■ Given information ■
· · ·
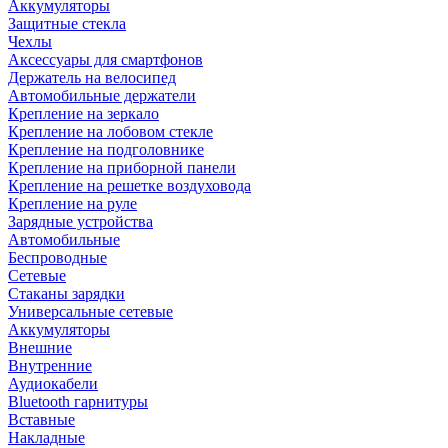
Аккумуляторы
Защитные стекла
Чехлы
Аксессуары для смартфонов
Держатель на велосипед
Автомобильные держатели
Крепление на зеркало
Крепление на лобовом стекле
Крепление на подголовнике
Крепление на приборной панели
Крепление на решетке воздуховода
Крепление на руле
Зарядные устройства
Автомобильные
Беспроводные
Сетевые
Стаканы зарядки
Универсальные сетевые
Аккумуляторы
Внешние
Внутренние
Аудиокабели
Bluetooth гарнитуры
Вставные
Накладные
· · ·
■ About this task ■
What is needed is an exact printout of every line from the one with "Крепление на руле" through the end of the data, including both, and nothing more.

■ Written answer ■
Крепление на руле
Зарядные устройства
Автомобильные
Беспроводные
Сетевые
Стаканы зарядки
Универсальные сетевые
Аккумуляторы
Внешние
Внутренние
Аудиокабели
Bluetooth гарнитуры
Вставные
Накладные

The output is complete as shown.